Geoff Hobson of Bengals.com has noted that during OTAs, "Mays is the guy that seems to be playing the most with Nelson's first group"

Defensive coach Mike Zimmer has made clear that the player who proves the most consistent will get the job, but given that, on Monday he said: "I like big, fast guys...that's always a good thing as opposed to little, bitty guys," you have to think that Zim is hoping Mays will be that guy come Week One.
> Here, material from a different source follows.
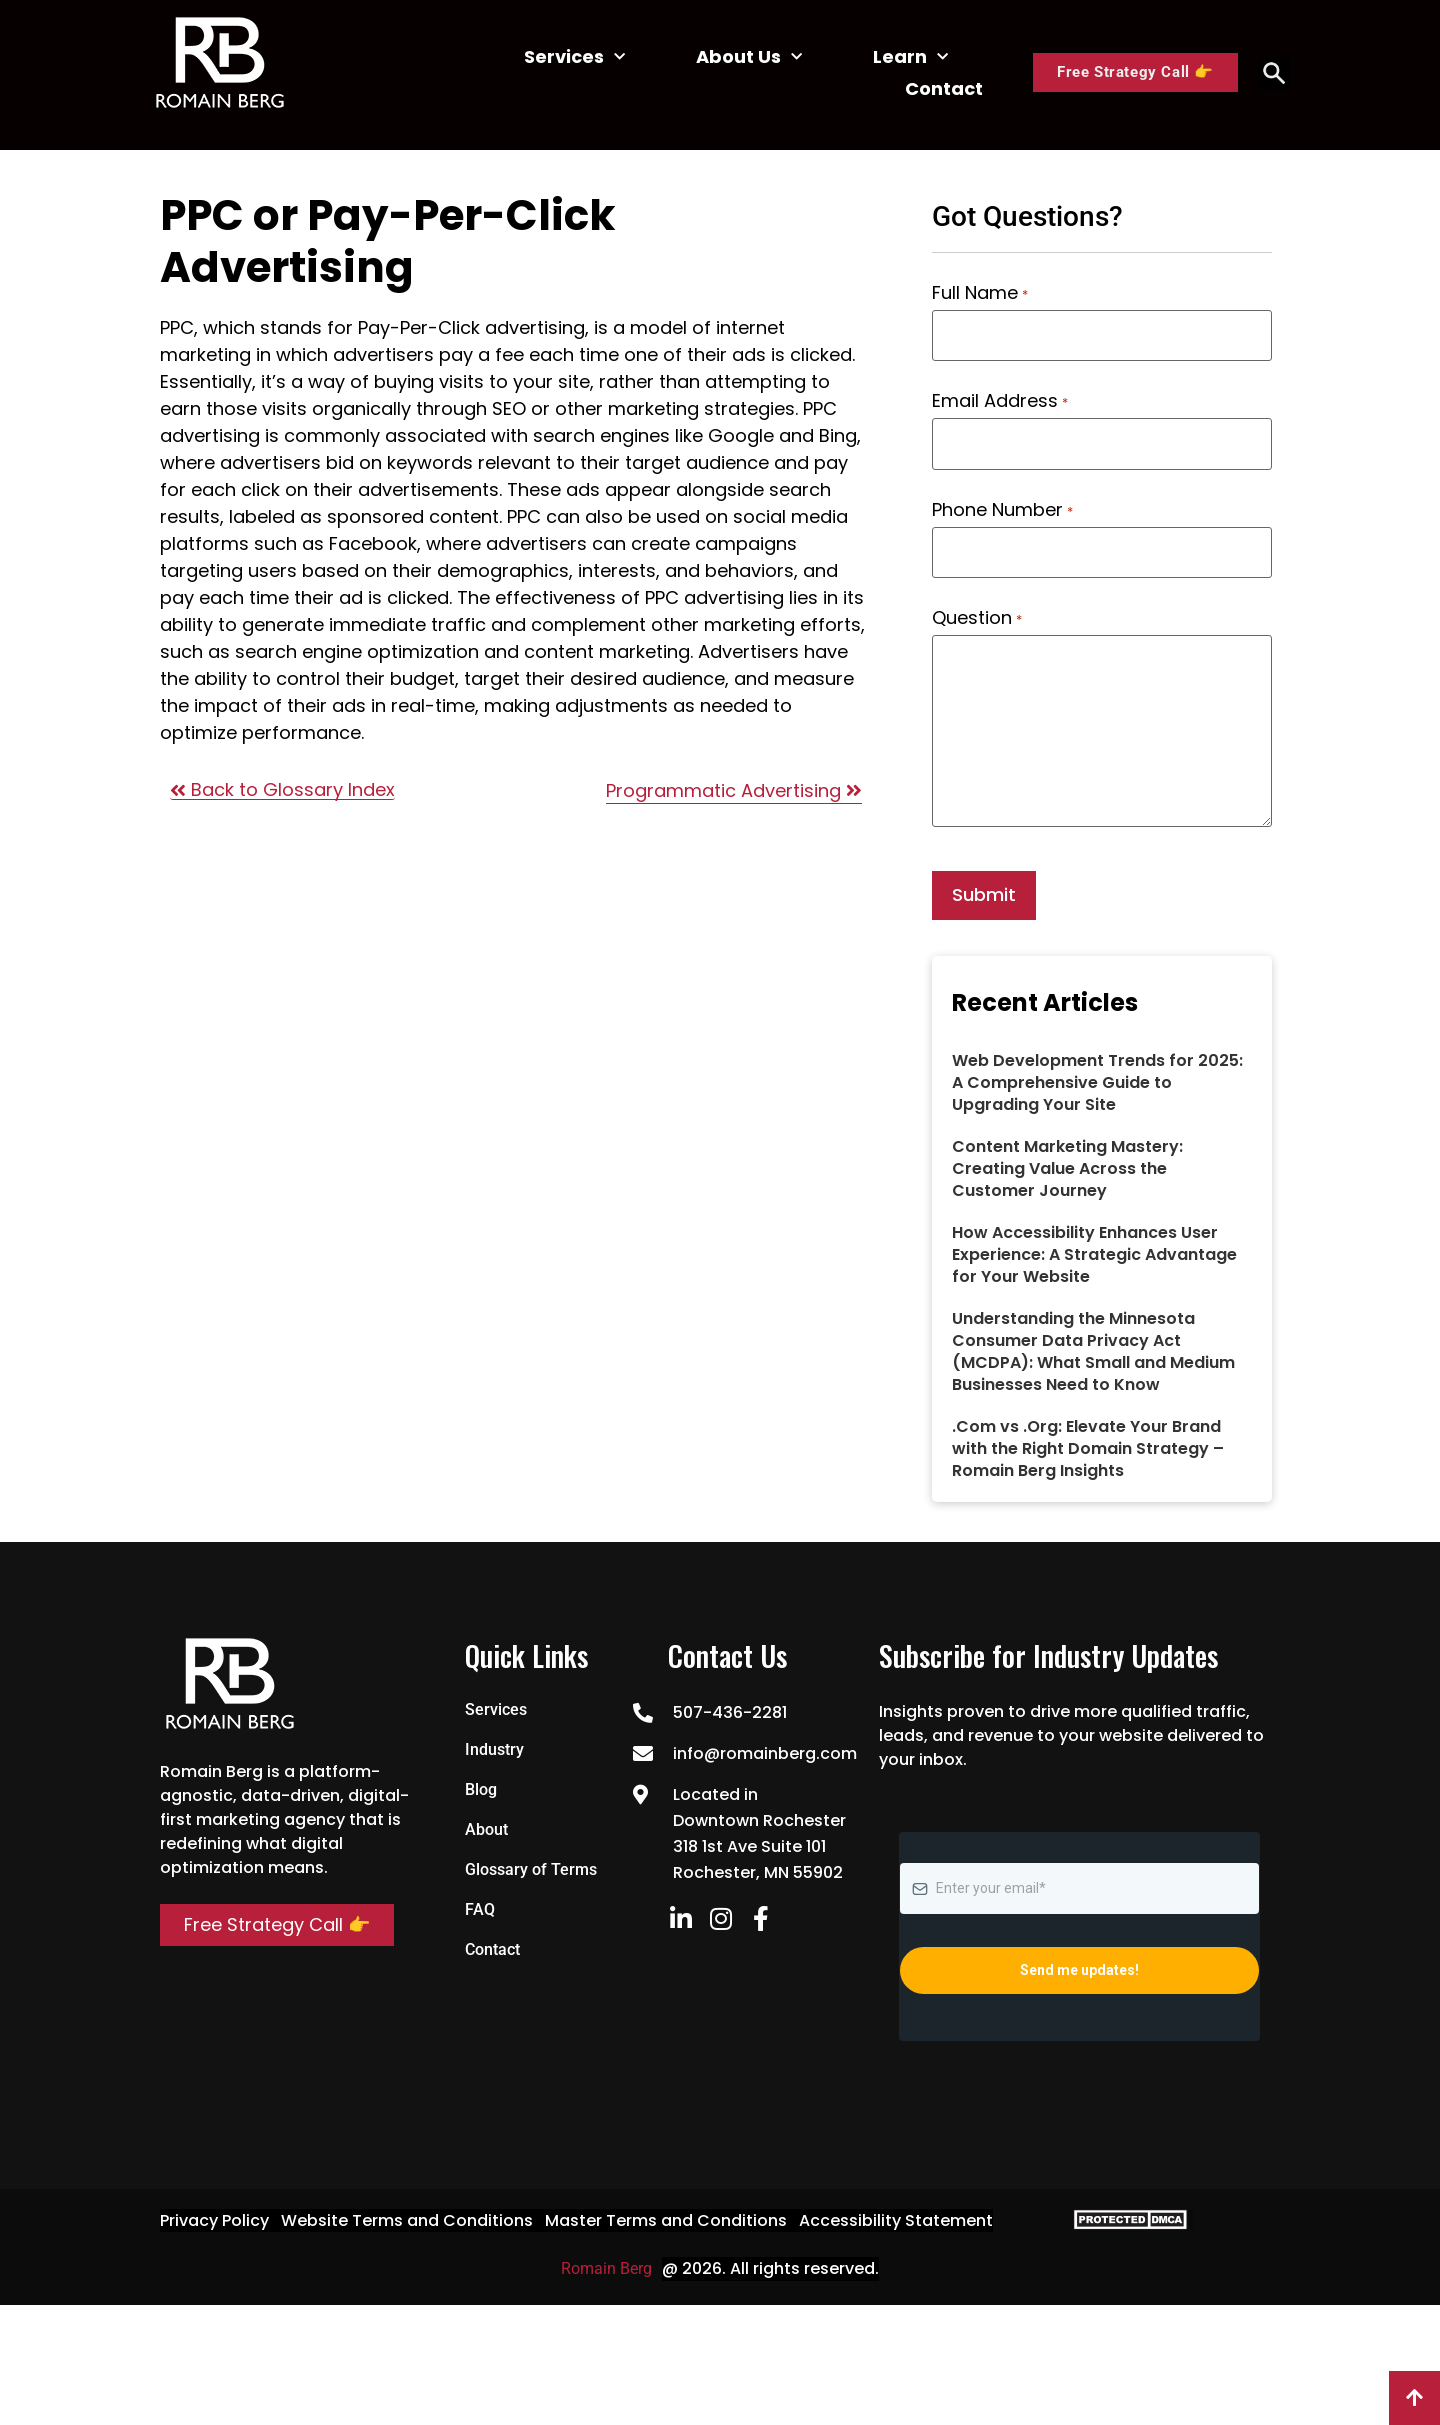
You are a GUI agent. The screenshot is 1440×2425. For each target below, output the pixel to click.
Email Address (999, 399)
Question (976, 611)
That is not to suggest that Mays is the only juggernaut in the Bengals secondary, with fifth-round pick George Iloka from Boise State sizing up at an equally large 6'4" 225lbs, and Robert Sands impressing coaches with the speed he packs into his 6'4" frame. Both of these young guys would appear to have a legitimate shot at pulling off an upset over Mays, for now at least.

Zimmer spoke openly about the progress of Taylor Mays on Monday: "In some areas; still got a ways to go...(He needs) consistency. Doing things right. Discipline. Accountability. Whoever lines up there, that is what I want: accountability. Day in and day out."

For now, Zimmer is keeping quiet on the position battle, and rightfully so. Mays may be the prime candidate for the job, but revealing that right now could see him relax a little too much and would also stunt the growth of the likes of Robert Sands, Jeromy Miles and George Iloka.

The battle for Chris Crocker's vacant spot is as Taylor Mays put it, "wide open." and is shaping up to be one of the most interesting positional tussles as we head into training camp.